Data provided —
=== Begin Enclosure ===

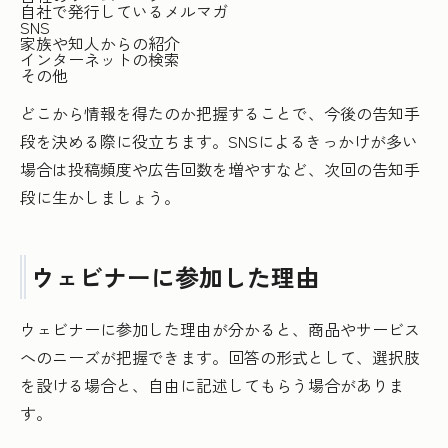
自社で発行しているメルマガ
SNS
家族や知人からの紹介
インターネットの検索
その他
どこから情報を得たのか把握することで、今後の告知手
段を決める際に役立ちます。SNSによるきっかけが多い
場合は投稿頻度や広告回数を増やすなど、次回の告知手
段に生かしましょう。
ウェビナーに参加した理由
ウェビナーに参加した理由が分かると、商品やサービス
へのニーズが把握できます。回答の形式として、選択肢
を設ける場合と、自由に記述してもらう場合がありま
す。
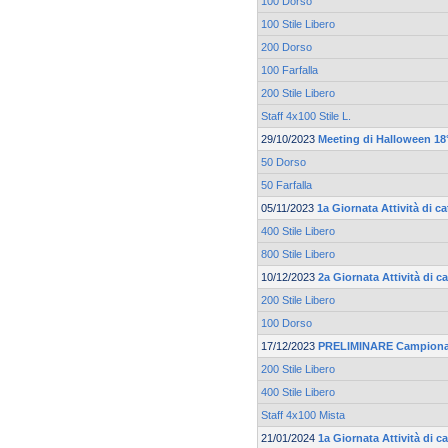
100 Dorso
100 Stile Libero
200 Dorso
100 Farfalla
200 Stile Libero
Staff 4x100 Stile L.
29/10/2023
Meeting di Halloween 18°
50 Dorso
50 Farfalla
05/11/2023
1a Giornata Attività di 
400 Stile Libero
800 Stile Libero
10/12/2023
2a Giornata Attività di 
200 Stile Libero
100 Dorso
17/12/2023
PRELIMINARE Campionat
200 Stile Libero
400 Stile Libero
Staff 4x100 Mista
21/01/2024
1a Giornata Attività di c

=== End Enclosure ===

Task objective — Although the records above contain pictures, only their text is to be repeated, exactly as given.

Answer for the task —
自社で発行しているメルマガ
SNS
家族や知人からの紹介
インターネットの検索
その他
どこから情報を得たのか把握することで、今後の告知手
段を決める際に役立ちます。SNSによるきっかけが多い
場合は投稿頻度や広告回数を増やすなど、次回の告知手
段に生かしましょう。
ウェビナーに参加した理由
ウェビナーに参加した理由が分かると、商品やサービス
へのニーズが把握できます。回答の形式として、選択肢
を設ける場合と、自由に記述してもらう場合がありま
す。
100 Dorso
100 Stile Libero
200 Dorso
100 Farfalla
200 Stile Libero
Staff 4x100 Stile L.
29/10/2023
Meeting di Halloween 18°
50 Dorso
50 Farfalla
05/11/2023
1a Giornata Attività di 
400 Stile Libero
800 Stile Libero
10/12/2023
2a Giornata Attività di 
200 Stile Libero
100 Dorso
17/12/2023
PRELIMINARE Campionat
200 Stile Libero
400 Stile Libero
Staff 4x100 Mista
21/01/2024
1a Giornata Attività di c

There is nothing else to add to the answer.